What to do
Each record below should be repeated precisely as written.

::: Provided data :::

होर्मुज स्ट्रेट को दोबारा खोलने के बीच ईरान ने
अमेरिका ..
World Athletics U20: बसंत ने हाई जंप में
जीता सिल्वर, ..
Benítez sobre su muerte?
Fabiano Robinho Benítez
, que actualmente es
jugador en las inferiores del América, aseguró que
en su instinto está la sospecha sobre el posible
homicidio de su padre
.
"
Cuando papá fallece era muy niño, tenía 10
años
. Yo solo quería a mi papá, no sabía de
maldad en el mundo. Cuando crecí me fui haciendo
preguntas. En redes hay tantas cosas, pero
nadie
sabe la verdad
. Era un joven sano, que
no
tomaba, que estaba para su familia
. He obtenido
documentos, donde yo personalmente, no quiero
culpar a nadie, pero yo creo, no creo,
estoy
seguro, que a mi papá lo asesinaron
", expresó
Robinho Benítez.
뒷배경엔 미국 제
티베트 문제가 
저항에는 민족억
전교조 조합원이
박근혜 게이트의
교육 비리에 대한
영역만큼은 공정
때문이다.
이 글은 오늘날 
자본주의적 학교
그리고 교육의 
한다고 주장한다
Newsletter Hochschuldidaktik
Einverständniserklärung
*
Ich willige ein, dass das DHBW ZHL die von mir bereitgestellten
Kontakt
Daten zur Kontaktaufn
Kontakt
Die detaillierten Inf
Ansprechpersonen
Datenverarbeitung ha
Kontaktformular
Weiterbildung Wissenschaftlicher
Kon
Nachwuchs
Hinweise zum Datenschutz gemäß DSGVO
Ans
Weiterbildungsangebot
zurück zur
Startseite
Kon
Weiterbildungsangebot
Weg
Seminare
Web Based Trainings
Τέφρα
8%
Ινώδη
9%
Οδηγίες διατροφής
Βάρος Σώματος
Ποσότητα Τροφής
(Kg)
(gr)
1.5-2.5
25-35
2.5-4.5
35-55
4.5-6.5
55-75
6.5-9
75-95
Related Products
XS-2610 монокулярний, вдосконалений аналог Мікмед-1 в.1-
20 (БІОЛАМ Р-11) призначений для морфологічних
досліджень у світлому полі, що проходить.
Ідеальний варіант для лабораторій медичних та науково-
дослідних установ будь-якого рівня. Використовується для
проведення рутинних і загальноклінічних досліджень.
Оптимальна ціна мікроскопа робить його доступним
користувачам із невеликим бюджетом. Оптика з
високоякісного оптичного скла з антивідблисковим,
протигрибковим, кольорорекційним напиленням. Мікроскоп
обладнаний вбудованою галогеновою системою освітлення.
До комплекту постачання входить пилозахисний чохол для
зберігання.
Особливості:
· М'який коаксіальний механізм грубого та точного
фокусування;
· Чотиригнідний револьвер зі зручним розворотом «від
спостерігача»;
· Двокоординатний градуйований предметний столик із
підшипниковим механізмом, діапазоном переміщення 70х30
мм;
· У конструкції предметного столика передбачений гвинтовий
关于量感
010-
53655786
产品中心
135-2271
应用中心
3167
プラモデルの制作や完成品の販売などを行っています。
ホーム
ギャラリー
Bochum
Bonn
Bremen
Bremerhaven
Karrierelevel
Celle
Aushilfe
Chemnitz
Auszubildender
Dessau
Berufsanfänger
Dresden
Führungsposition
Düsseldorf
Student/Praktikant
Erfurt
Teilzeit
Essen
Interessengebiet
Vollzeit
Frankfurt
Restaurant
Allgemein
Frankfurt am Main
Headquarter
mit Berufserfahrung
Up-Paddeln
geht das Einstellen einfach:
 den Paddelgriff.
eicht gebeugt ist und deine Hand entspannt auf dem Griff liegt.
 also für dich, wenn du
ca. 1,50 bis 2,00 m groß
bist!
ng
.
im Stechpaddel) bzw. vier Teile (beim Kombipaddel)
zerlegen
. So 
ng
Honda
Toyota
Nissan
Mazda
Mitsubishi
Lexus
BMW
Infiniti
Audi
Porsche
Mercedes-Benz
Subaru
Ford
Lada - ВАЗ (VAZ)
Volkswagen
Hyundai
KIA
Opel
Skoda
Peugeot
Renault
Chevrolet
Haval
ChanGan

:::

Answer section
होर्मुज स्ट्रेट को दोबारा खोलने के बीच ईरान ने
अमेरिका ..
World Athletics U20: बसंत ने हाई जंप में
जीता सिल्वर, ..
Benítez sobre su muerte?
Fabiano Robinho Benítez
, que actualmente es
jugador en las inferiores del América, aseguró que
en su instinto está la sospecha sobre el posible
homicidio de su padre
.
"
Cuando papá fallece era muy niño, tenía 10
años
. Yo solo quería a mi papá, no sabía de
maldad en el mundo. Cuando crecí me fui haciendo
preguntas. En redes hay tantas cosas, pero
nadie
sabe la verdad
. Era un joven sano, que
no
tomaba, que estaba para su familia
. He obtenido
documentos, donde yo personalmente, no quiero
culpar a nadie, pero yo creo, no creo,
estoy
seguro, que a mi papá lo asesinaron
", expresó
Robinho Benítez.
뒷배경엔 미국 제
티베트 문제가 
저항에는 민족억
전교조 조합원이
박근혜 게이트의
교육 비리에 대한
영역만큼은 공정
때문이다.
이 글은 오늘날 
자본주의적 학교
그리고 교육의 
한다고 주장한다
Newsletter Hochschuldidaktik
Einverständniserklärung
*
Ich willige ein, dass das DHBW ZHL die von mir bereitgestellten
Kontakt
Daten zur Kontaktaufn
Kontakt
Die detaillierten Inf
Ansprechpersonen
Datenverarbeitung ha
Kontaktformular
Weiterbildung Wissenschaftlicher
Kon
Nachwuchs
Hinweise zum Datenschutz gemäß DSGVO
Ans
Weiterbildungsangebot
zurück zur
Startseite
Kon
Weiterbildungsangebot
Weg
Seminare
Web Based Trainings
Τέφρα
8%
Ινώδη
9%
Οδηγίες διατροφής
Βάρος Σώματος
Ποσότητα Τροφής
(Kg)
(gr)
1.5-2.5
25-35
2.5-4.5
35-55
4.5-6.5
55-75
6.5-9
75-95
Related Products
XS-2610 монокулярний, вдосконалений аналог Мікмед-1 в.1-
20 (БІОЛАМ Р-11) призначений для морфологічних
досліджень у світлому полі, що проходить.
Ідеальний варіант для лабораторій медичних та науково-
дослідних установ будь-якого рівня. Використовується для
проведення рутинних і загальноклінічних досліджень.
Оптимальна ціна мікроскопа робить його доступним
користувачам із невеликим бюджетом. Оптика з
високоякісного оптичного скла з антивідблисковим,
протигрибковим, кольорорекційним напиленням. Мікроскоп
обладнаний вбудованою галогеновою системою освітлення.
До комплекту постачання входить пилозахисний чохол для
зберігання.
Особливості:
· М'який коаксіальний механізм грубого та точного
фокусування;
· Чотиригнідний револьвер зі зручним розворотом «від
спостерігача»;
· Двокоординатний градуйований предметний столик із
підшипниковим механізмом, діапазоном переміщення 70х30
мм;
· У конструкції предметного столика передбачений гвинтовий
关于量感
010-
53655786
产品中心
135-2271
应用中心
3167
プラモデルの制作や完成品の販売などを行っています。
ホーム
ギャラリー
Bochum
Bonn
Bremen
Bremerhaven
Karrierelevel
Celle
Aushilfe
Chemnitz
Auszubildender
Dessau
Berufsanfänger
Dresden
Führungsposition
Düsseldorf
Student/Praktikant
Erfurt
Teilzeit
Essen
Interessengebiet
Vollzeit
Frankfurt
Restaurant
Allgemein
Frankfurt am Main
Headquarter
mit Berufserfahrung
Up-Paddeln
geht das Einstellen einfach:
 den Paddelgriff.
eicht gebeugt ist und deine Hand entspannt auf dem Griff liegt.
 also für dich, wenn du
ca. 1,50 bis 2,00 m groß
bist!
ng
.
im Stechpaddel) bzw. vier Teile (beim Kombipaddel)
zerlegen
. So 
ng
Honda
Toyota
Nissan
Mazda
Mitsubishi
Lexus
BMW
Infiniti
Audi
Porsche
Mercedes-Benz
Subaru
Ford
Lada - ВАЗ (VAZ)
Volkswagen
Hyundai
KIA
Opel
Skoda
Peugeot
Renault
Chevrolet
Haval
ChanGan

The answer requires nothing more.